(EXERCISE DETAILS): Your task is to output, without alteration, each line from the one containing "3) органы управления" through the final line of the records below.
━━ DATA PROVIDED
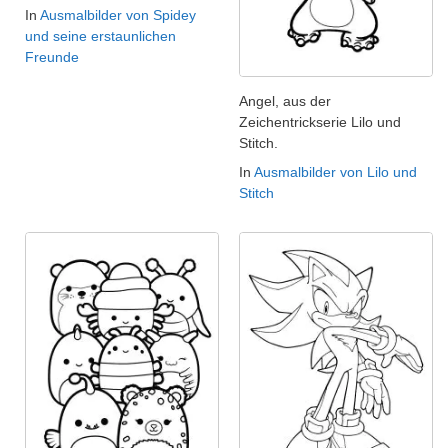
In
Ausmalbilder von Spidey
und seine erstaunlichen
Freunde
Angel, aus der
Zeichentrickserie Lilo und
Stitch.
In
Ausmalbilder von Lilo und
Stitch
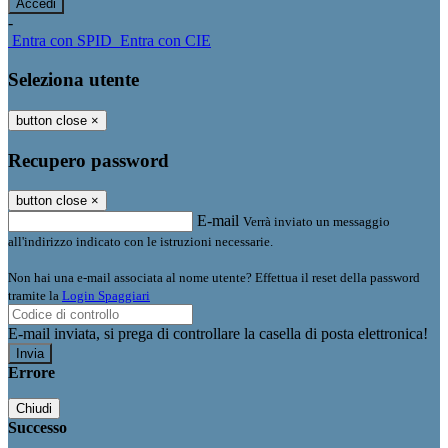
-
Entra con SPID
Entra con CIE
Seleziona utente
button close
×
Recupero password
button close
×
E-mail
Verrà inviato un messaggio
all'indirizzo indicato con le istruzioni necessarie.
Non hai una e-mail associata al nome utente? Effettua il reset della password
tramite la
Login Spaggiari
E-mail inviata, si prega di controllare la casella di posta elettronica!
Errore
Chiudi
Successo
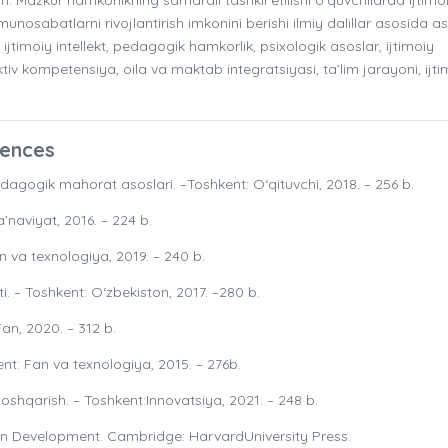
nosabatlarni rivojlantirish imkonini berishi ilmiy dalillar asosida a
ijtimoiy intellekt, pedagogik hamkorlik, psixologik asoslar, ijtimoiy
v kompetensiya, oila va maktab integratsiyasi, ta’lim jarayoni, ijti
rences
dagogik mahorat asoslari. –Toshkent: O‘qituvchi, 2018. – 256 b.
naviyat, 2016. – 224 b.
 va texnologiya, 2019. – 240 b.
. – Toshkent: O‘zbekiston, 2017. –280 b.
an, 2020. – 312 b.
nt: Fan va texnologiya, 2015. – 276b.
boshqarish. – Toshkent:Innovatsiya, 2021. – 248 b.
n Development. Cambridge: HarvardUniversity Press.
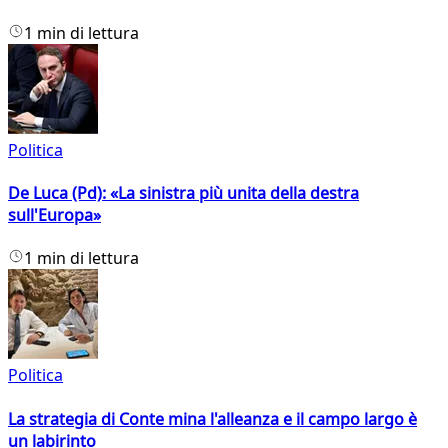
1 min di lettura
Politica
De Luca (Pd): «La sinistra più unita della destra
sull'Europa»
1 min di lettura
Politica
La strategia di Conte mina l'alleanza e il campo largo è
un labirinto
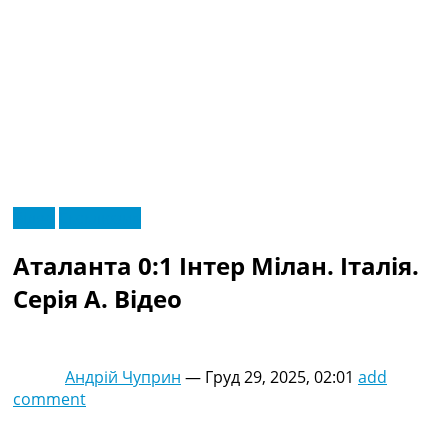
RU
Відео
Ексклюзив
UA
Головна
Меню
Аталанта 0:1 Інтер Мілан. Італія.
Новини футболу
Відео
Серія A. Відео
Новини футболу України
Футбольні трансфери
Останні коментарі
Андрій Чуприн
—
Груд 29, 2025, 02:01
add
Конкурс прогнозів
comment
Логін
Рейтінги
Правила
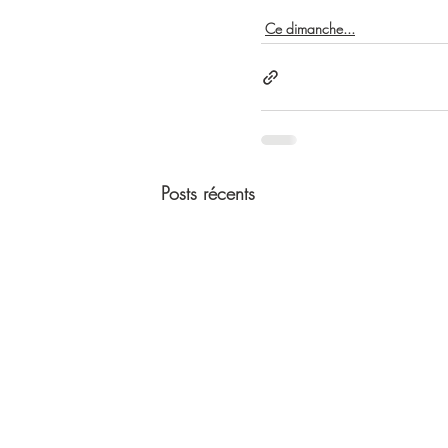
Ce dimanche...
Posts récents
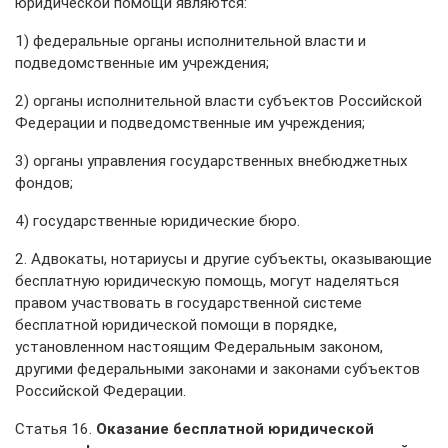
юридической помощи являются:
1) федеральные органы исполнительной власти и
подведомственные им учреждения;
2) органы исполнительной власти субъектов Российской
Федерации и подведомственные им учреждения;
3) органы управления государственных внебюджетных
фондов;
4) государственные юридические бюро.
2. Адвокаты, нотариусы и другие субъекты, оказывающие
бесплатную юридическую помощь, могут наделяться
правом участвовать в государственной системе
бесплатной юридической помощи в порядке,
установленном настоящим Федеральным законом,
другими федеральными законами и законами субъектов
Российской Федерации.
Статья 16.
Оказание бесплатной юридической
━━━━
(SOLUTION FOR THIS EXERCISE):
3) органы управления государственных внебюджетных
фондов;
4) государственные юридические бюро.
2. Адвокаты, нотариусы и другие субъекты, оказывающие
бесплатную юридическую помощь, могут наделяться
правом участвовать в государственной системе
бесплатной юридической помощи в порядке,
установленном настоящим Федеральным законом,
другими федеральными законами и законами субъектов
Российской Федерации.
Статья 16.
Оказание бесплатной юридической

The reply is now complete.